Ultimately, a good test is to ask how you’ll feel if your startup fails: Will you wonder if your salary contributed to its fall? Or will you regret sacrificing more than you can recover?

This tweet is just one of many in a now burgeoning conversation about how founder pay needs to change. The startup and investor communities are beginning to realize that many founders can’t go without pay for months.

Founders of SaaS startups are at an advantage in this scenario as the sector now has many companies generating revenue almost from day one, sometimes without needing to raise any funding at all.

However, the success still doesn’t tell founders how much to pay themselves, or what others are doing. To help with this, we’ve gathered insights from founders and VCs and narrowed down the most important factors and benchmarks to guide your decision.

A framework for compensation

Founder compensation is often referred to as a “founder salary,” but anchoring the conversation around the salary framework can create the wrong expectation. For example, you could try to establish a correlation between what you plan to pay yourself and your past or current value on the job market. Instead, the data we gathered indicates that founders typically take a pay cut from their previous salaries.
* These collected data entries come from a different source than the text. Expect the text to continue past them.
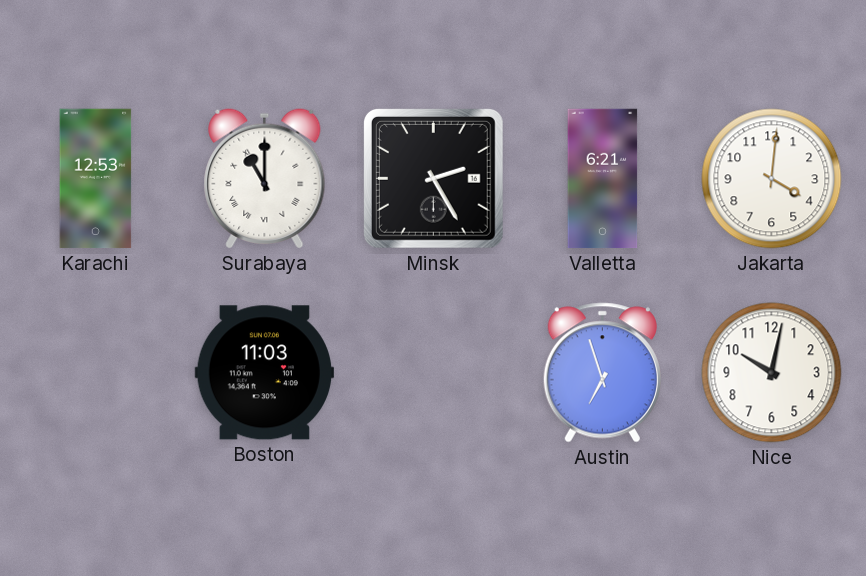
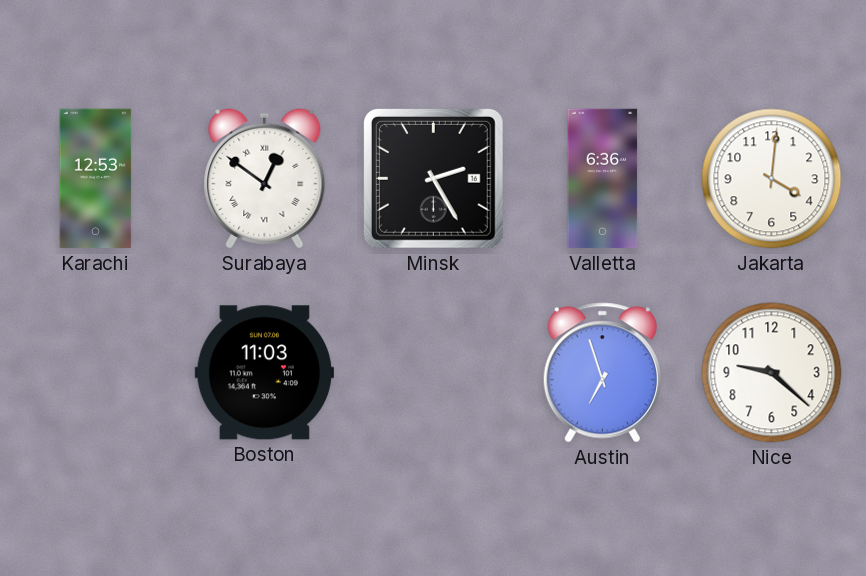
Surabaya: 11:00 -> 12:51
Valletta: 6:21 -> 6:36
Nice: 10:02 -> 9:22
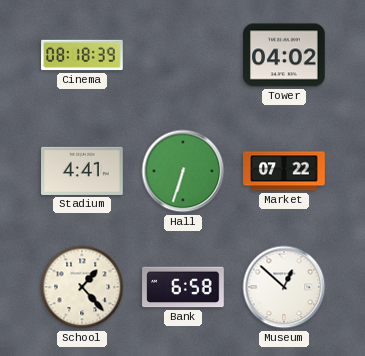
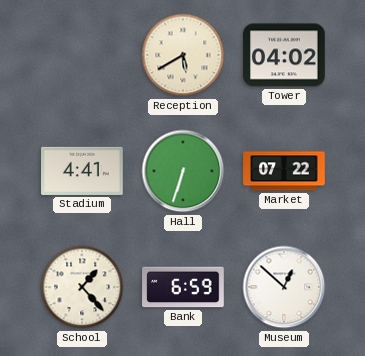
Cinema: 08:18 -> none
Reception: none -> 5:40
Bank: 6:58 -> 6:59
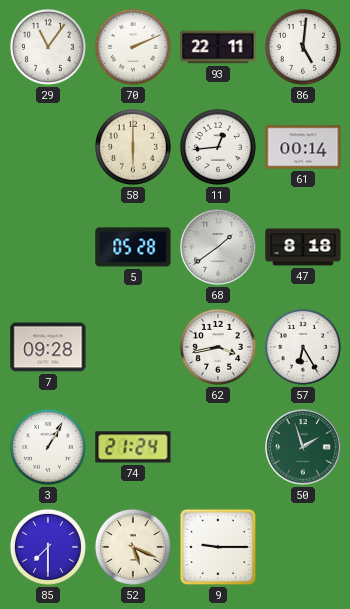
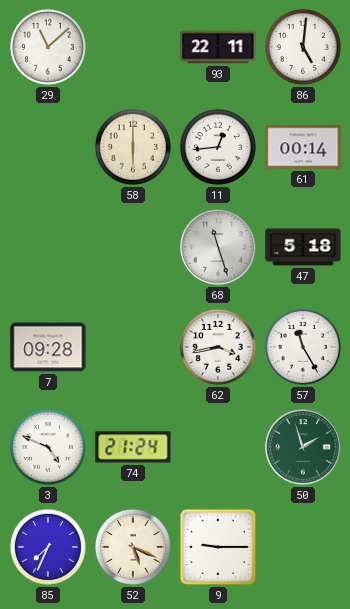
29: 11:06 -> 11:08
70: 2:11 -> none
5: 05:28 -> none
68: 1:39 -> 11:27
47: 8:18 -> 5:18
57: 6:25 -> 11:25
3: 1:05 -> 4:49
85: 7:30 -> 7:34
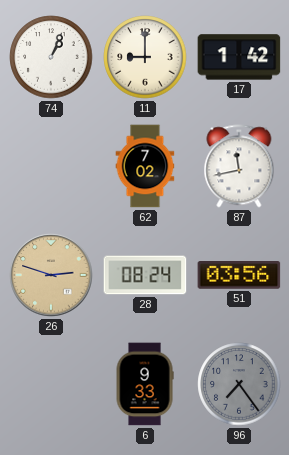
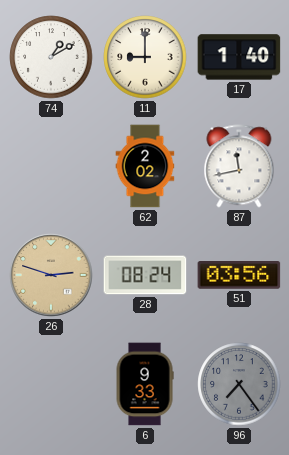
74: 1:04 -> 1:10
17: 1:42 -> 1:40
62: 7:02 -> 2:02
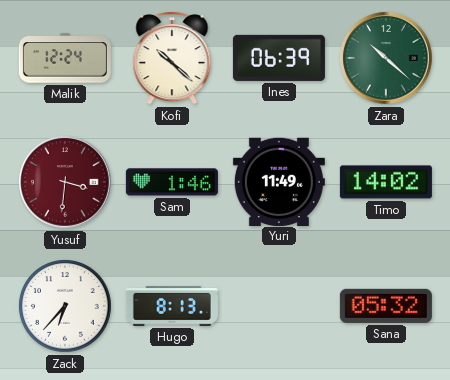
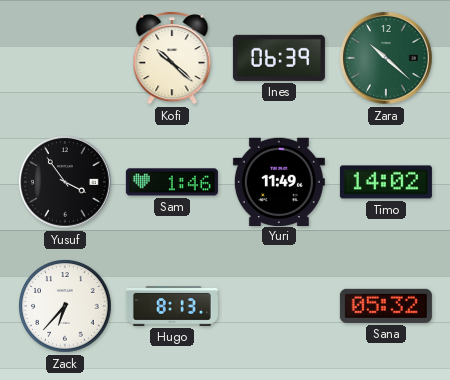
Malik: 12:24 -> none
Yusuf: 3:31 -> 3:54
Yusuf dial: burgundy -> black
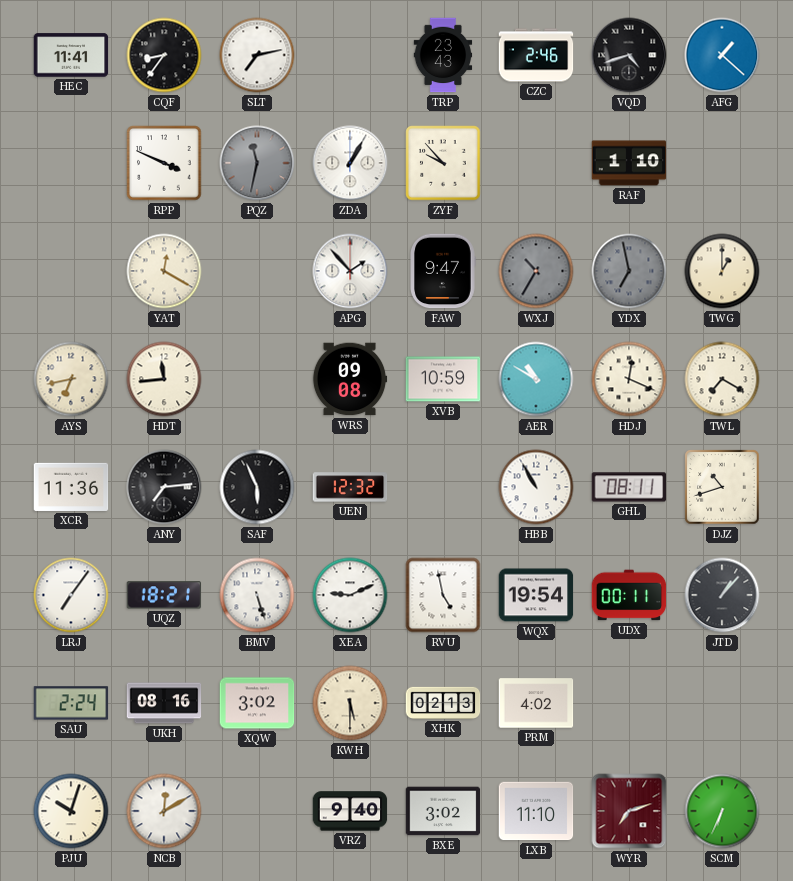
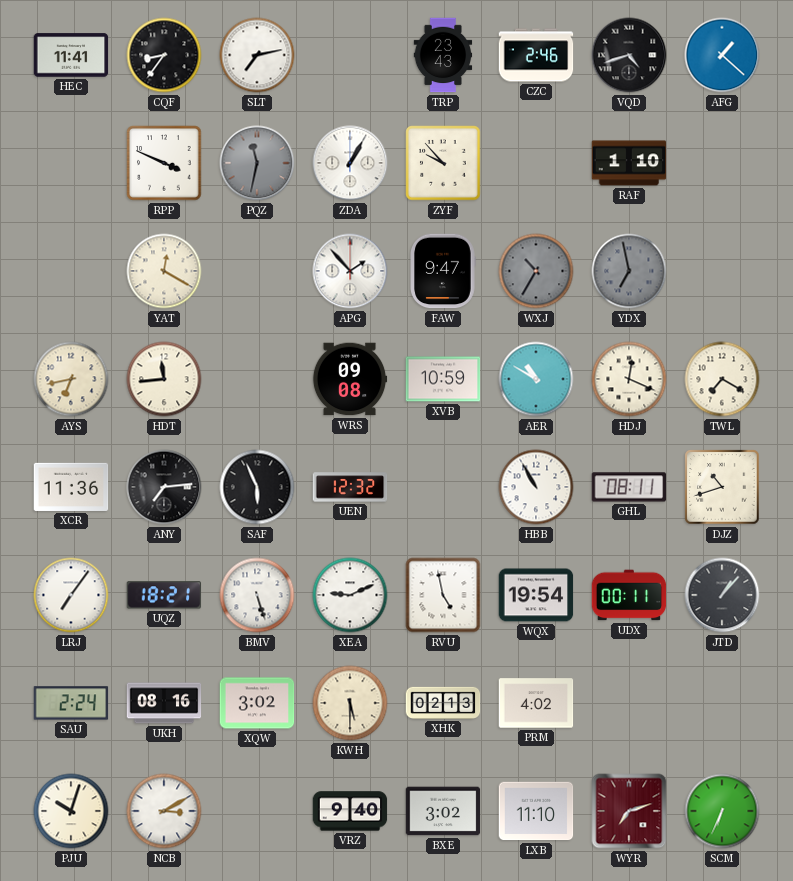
TWG: 1:00 -> none
NCB: 12:10 -> 3:10
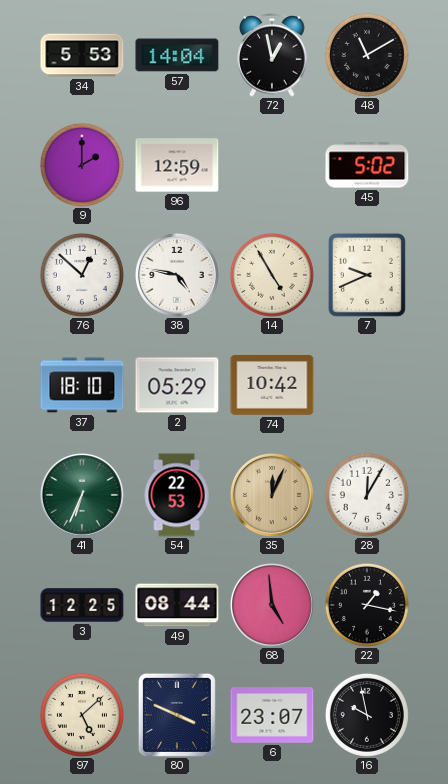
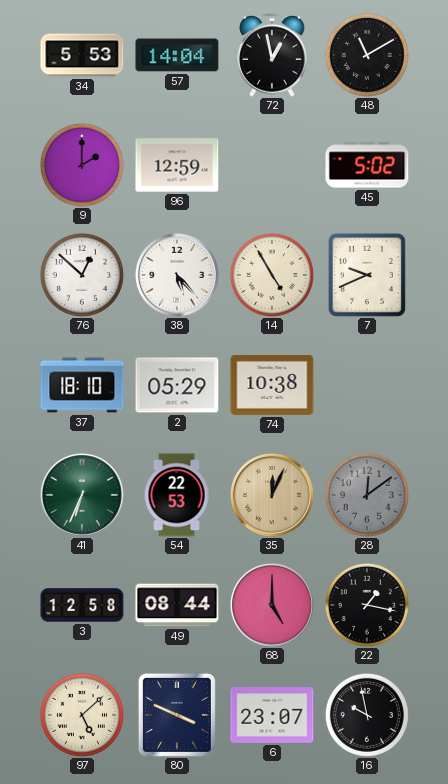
38: 4:47 -> 5:23
74: 10:42 -> 10:38
28: 12:05 -> 12:09
28 dial: white -> grey
3: 12:25 -> 12:58
68: 4:59 -> 5:00
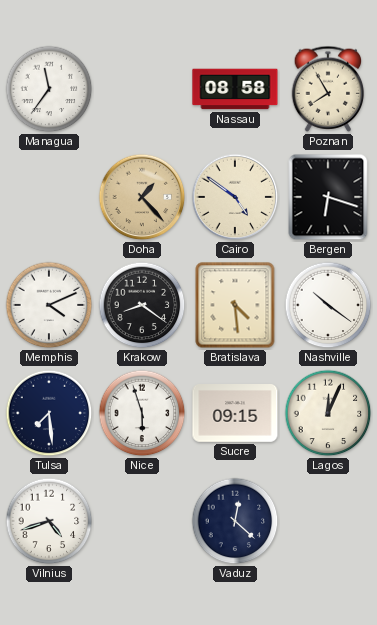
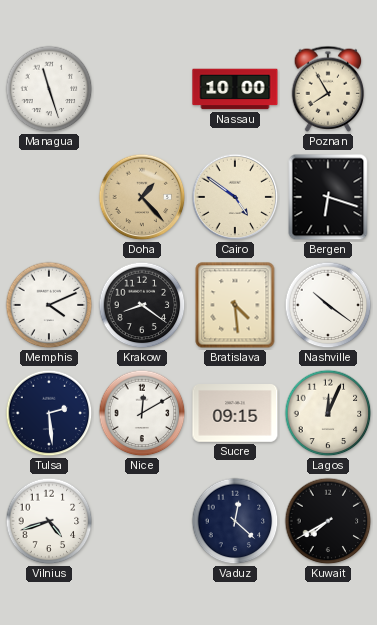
Managua: 11:36 -> 11:27
Nassau: 08:58 -> 10:00
Tulsa: 7:29 -> 2:29
Nice: 5:57 -> 12:10
Kuwait: none -> 7:40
Chris Sosnowski is an interesting example: Before he “took the plunge” at the beginning of 2020 to work full time on his water data management startup Waterly, he used to earn “well over” $100,000. But he says his previous salary wasn’t a key factor when he set his compensation. “I decided to pay myself based on what I thought it would take to keep the company running,” he wrote to TechCrunch.

That brings to mind deferred compensation, which will be familiar to anyone who owns equity. Having put his own money into the company and owning the majority of it, Sosnowski is set to be compensated for his efforts if all goes well. “For the record, I do hope to pay myself back [a] salary for the year or so [it is] reduced like this,” he said.